#### [ABOUT THIS TASK]
Return every line of the data below that includes the string "проверить".

######

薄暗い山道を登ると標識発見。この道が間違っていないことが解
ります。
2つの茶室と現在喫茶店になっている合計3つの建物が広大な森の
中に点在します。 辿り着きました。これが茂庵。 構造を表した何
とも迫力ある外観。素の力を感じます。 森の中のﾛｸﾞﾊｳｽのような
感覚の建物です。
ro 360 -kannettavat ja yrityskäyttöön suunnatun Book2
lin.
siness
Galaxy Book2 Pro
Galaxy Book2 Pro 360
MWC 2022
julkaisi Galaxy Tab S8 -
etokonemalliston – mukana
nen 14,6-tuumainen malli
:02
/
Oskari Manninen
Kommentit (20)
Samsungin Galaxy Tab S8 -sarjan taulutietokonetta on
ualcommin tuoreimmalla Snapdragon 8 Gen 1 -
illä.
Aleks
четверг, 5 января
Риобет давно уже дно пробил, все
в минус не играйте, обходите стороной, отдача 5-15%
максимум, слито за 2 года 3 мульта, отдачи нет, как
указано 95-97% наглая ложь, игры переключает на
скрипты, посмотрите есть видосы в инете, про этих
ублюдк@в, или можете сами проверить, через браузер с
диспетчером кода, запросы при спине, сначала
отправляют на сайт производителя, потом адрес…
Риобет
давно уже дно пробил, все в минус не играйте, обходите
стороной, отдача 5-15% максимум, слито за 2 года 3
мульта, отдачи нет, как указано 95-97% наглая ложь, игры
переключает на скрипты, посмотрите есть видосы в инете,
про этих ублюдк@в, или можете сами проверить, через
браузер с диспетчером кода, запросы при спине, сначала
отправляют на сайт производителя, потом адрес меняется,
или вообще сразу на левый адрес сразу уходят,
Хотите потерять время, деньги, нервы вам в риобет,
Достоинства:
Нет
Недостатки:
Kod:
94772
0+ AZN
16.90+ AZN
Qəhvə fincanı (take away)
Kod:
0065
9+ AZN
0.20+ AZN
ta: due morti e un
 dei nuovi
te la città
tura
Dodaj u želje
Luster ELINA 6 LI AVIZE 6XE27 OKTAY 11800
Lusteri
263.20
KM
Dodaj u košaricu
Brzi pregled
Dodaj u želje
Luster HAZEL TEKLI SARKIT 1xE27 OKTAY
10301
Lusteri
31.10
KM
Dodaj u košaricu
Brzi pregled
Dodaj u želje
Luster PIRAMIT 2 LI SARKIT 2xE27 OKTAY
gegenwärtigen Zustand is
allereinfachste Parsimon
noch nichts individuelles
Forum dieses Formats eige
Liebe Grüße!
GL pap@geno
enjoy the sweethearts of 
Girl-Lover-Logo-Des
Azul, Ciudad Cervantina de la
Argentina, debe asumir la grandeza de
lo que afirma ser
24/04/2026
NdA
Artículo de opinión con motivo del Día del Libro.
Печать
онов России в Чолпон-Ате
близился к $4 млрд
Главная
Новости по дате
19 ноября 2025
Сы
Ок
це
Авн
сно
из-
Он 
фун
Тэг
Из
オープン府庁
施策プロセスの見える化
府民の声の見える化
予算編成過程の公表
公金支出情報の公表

######

#### [PROBLEM SOLUTION]
ублюдк@в, или можете сами проверить, через браузер с
про этих ублюдк@в, или можете сами проверить, через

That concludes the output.